The other seven agencies are the ministries of state, justice, treasury, energy, trade and national security, as well as the National Institutes of Health (part of health and social services). In all cases, the stolen data is unclassified and no operating systems have been compromised.

“Our general assumption is that this is designed to be a long-term operation, low and slow, targeting very few accounts in each agency and opting for exfiltration to avoid detection,” said a second U.S. official.

In some ways, SolarWinds is the wrong name for the campaign. The Russians hacked other companies ‘software to gain access to the victims’ networks. They have compromised email protection firm Mimecast and Microsoft’s corporate partner in cloud access services. And they invaded two federal agencies, using “brute-force” password cracking or password-assisting algorithms, officials said.

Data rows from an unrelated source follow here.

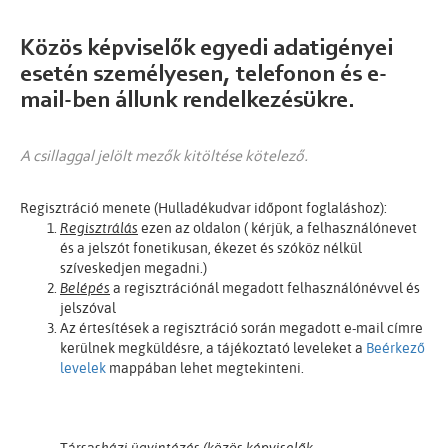
Közös képviselők egyedi adatigényei
esetén személyesen, telefonon és e-
mail-ben állunk rendelkezésükre.
A csillaggal jelölt mezők kitöltése kötelező.
Regisztráció menete (Hulladékudvar időpont foglaláshoz):
Regisztrálás
ezen az oldalon ( kérjük, a felhasználónevet
és a jelszót fonetikusan, ékezet és szóköz nélkül
szíveskedjen megadni.)
Belépés
a regisztrációnál megadott felhasználónévvel és
jelszóval
Az értesítések a regisztráció során megadott e-mail címre
kerülnek megküldésre, a tájékoztató leveleket a
Beérkező
levelek
mappában lehet megtekinteni.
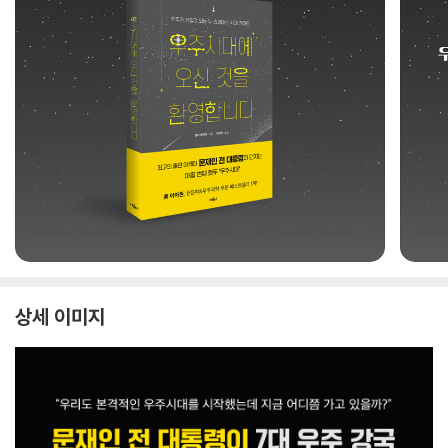
상세 이미지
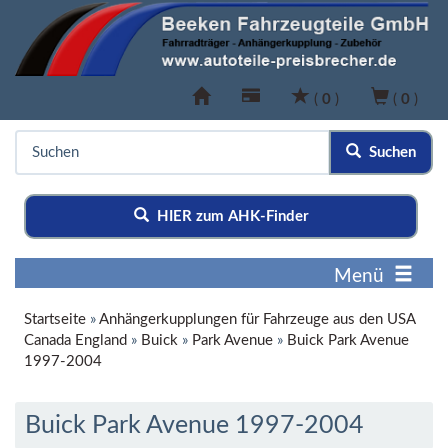
(
0
)
(
0
)
Suchen
HIER zum AHK-Finder
Menü
Startseite
»
Anhängerkupplungen für Fahrzeuge aus den USA
Canada England
»
Buick
»
Park Avenue
»
Buick Park Avenue
1997-2004
Buick Park Avenue 1997-2004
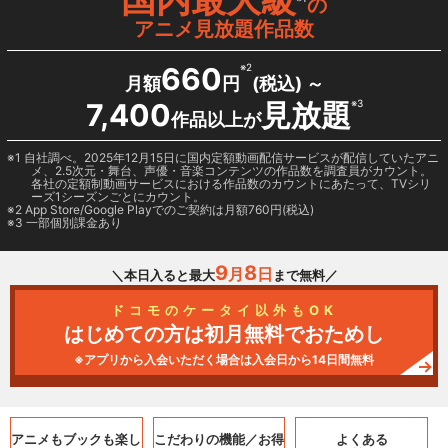
の
アニメ見放題作品数
660
※2
月額
円
(税込) ～
7,400
見放題
※3
作品以上が
1 自社調べ。2025年12月15日に国内定額動画配信サービスが配信していたアニ
メ、2.5次元・舞台、声優・音楽コンテンツの作品数を調査員がカウント。
各社の定額制動画サービスにおける作品数のカウントにあたって、TVシリ
ーズ1シーズンごとにカウント。
2
App Store/Google Play
でのご契約は月額760円(税込)
3 一部個別課金あり
9
8
月
日
＼本日入ると最大
まで無料／
ドコモのケータイ以外もOK
はじめての方は初月無料でおためし
※アプリから入会いただく場合は入会日から14日間無料
アニメもブックも
楽し
こだわりの機能／
お得
よくある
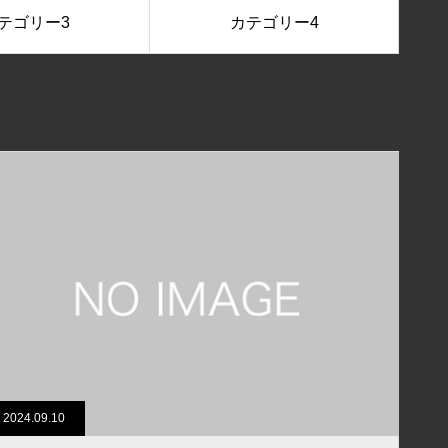
テゴリー3
カテゴリー4
2024.09.10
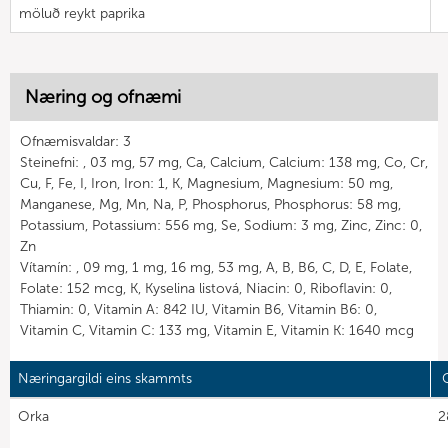
möluð reykt paprika
Næring og ofnæmi
Ofnæmisvaldar: 3
Steinefni: , 03 mg, 57 mg, Ca, Calcium, Calcium: 138 mg, Co, Cr,
Cu, F, Fe, I, Iron, Iron: 1, K, Magnesium, Magnesium: 50 mg,
Manganese, Mg, Mn, Na, P, Phosphorus, Phosphorus: 58 mg,
Potassium, Potassium: 556 mg, Se, Sodium: 3 mg, Zinc, Zinc: 0,
Zn
Vítamín: , 09 mg, 1 mg, 16 mg, 53 mg, A, B, B6, C, D, E, Folate,
Folate: 152 mcg, K, Kyselina listová, Niacin: 0, Riboflavin: 0,
Thiamin: 0, Vitamin A: 842 IU, Vitamin B6, Vitamin B6: 0,
Vitamin C, Vitamin C: 133 mg, Vitamin E, Vitamin K: 1640 mcg
Næringargildi eins skammts
G
Orka
2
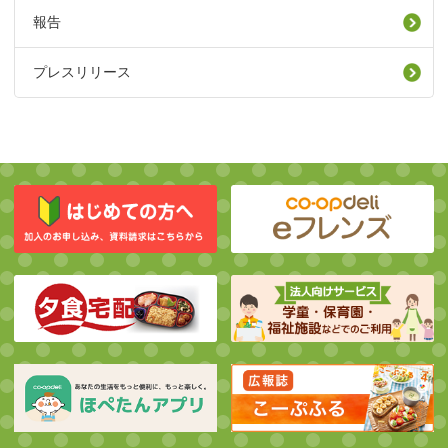
報告
プレスリリース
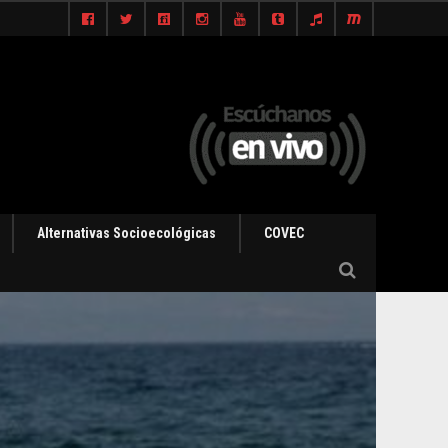
Alternativas Socioecológicas
COVEC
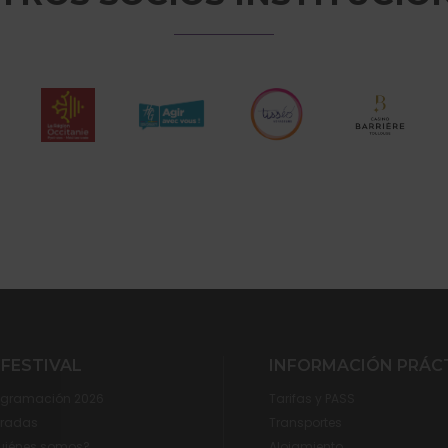
 FESTIVAL
INFORMACIÓN PRÁC
ogramación 2026
Tarifas y PASS
tradas
Transportes
uiénes somos?
Alojamiento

SVR infiltrated unclassified networks of the State Department, the White House and the Joint Chiefs of Staff in 2014 and 2015. But the operation was “noisier” using phishing emails that were easier to detect, said Dmitry Alperovich, the founder of Silverado’s political accelerator and cybersecurity expert investigating earlier hacks.

“In the end, these campaigns – at least against these high-priority targets – were not very successful because the offenders were quickly identified and expelled,” he said. “I believe that the implementation has led them to the supply chain model – to enter the victims’ networks through third-party suppliers.”

John Hudson, Ian Duncan, Dan Diamond and Christian Davenport contributed to this report.